Soon, however, the pursuing head emerged from the thick trees. The
children got up and ran as hard as they could, but close behind them
came the severed head, rolling its eyes and gnashing its teeth in a
great frenzy, and uttering terrible yells. It was very near to them,
when the children again remembered their father's gifts. They threw
the white stones behind them, and at once a high mountain of white
rock rose between them and their enemy. They sat on the ground and
rested, and said, "Oh dear, oh dear, what shall we do? We have only
one means of safety left, these little bits of moss." The wicked head
hurled itself against the mountain, but it could not get through. A
big buffalo bull was feeding on the grass near it, and the head called
to him to break a road through the mountain. The bull rushed at the
mountain with all his force, but the mountain was so hard that it
broke his head and he fell down dead. Some moles were playing in the
soft earth near by, and the head called to them to make a passage
through the hill. So the moles searched and found a soft earthy place
in the midst of the rock and soon they tunnelled a hole to the other
side of the mountain, through which the head was able to pass. When
the children saw their pursuer coming out of the moles' tunnel they
cried loudly and ran away as fast as they could. At last, after a very
long chase, the head was almost upon them, and they decided to use
their last means of protection. They threw the wet moss behind them,
and at once a long black swamp appeared where the moss had fallen,
between them and their wicked follower. The head was going at such a
great speed, bumping over the ground, that it could not stop. It
rolled into the swamp and disappeared into the soft mud and was never
seen again.



The children then went home to wait for their father. It was a long
journey, for they had run far. But their father never came. Months and
months they waited, but he did not come, and they grew up to be great
magicians and very powerful among their tribe. At last, by their magic
power, they learned what had happened to their father. Their
stepmother's body continued to follow him as he ran towards the west.
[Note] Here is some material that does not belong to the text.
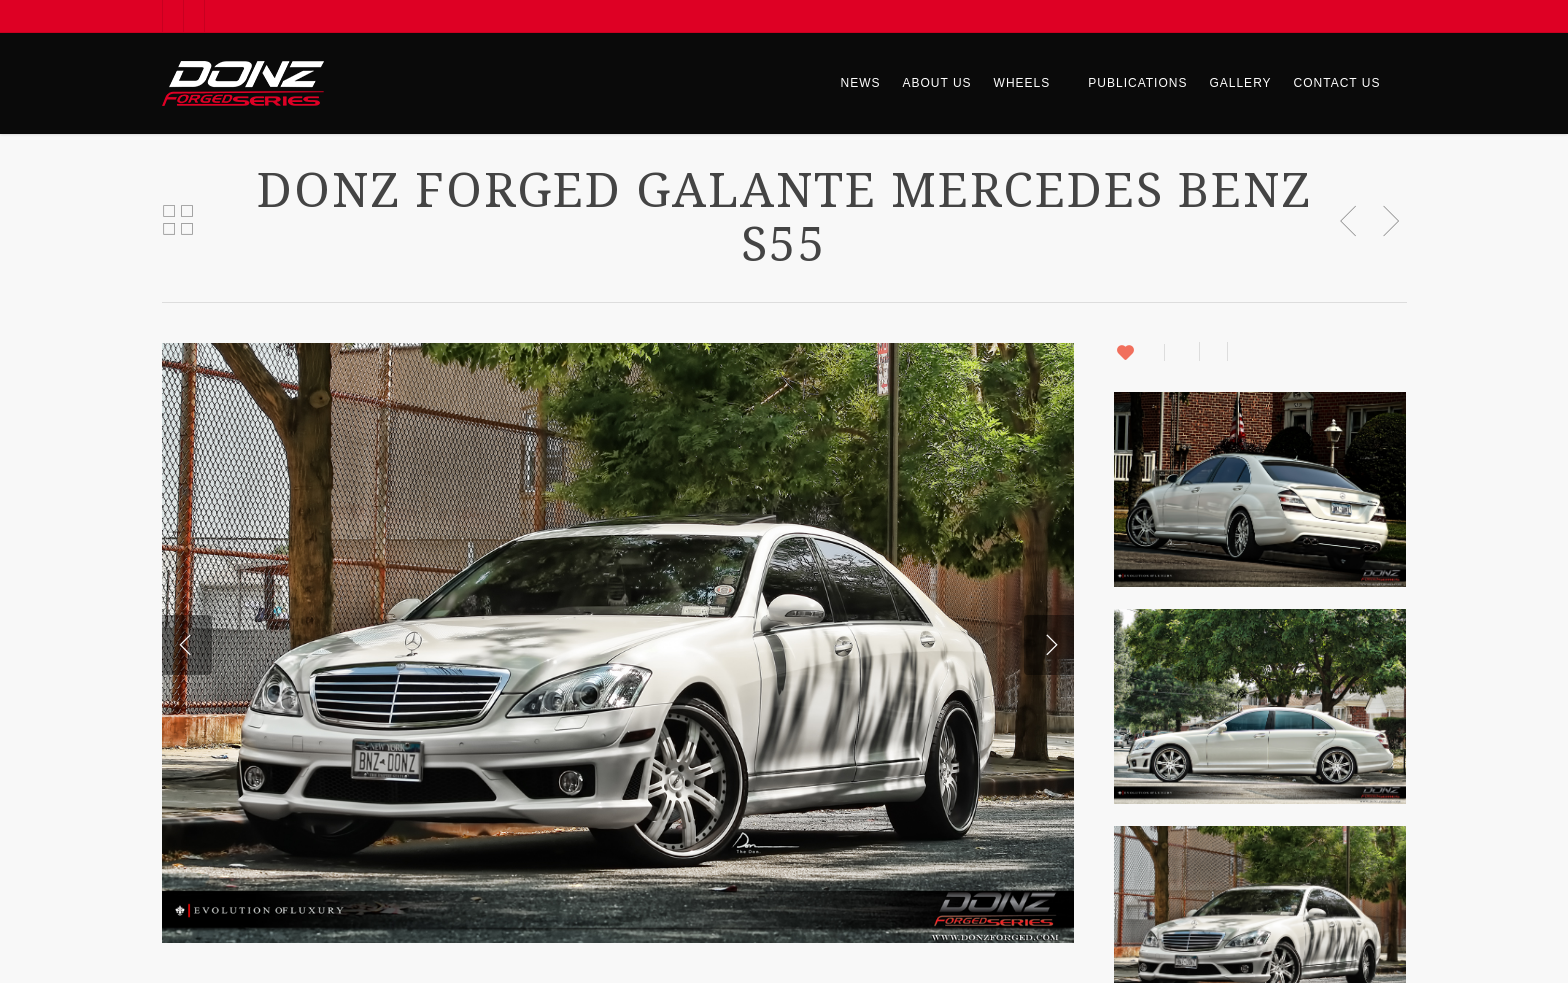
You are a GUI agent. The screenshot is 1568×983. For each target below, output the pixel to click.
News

It followed him for many days. Then by his magic power, which the
vision of his dead wife had brought to him, he changed himself into
the Sun, and went to live with his wife in the sky-country. But the
old witch-woman also had magic power, and she changed herself into the
Moon and followed him to the land of the stars. And there she still
pursues him. And while he keeps ahead of her and she cannot catch him,
night follows day in all the world. But if she overtakes him she will
kill him, and day will disappear and night shall reign for evermore
upon the earth. And the Blackfeet of the plains pray that he will
always keep in front in the race with his former witch-wife, so that
there may be always Night and Day in succession in all the land.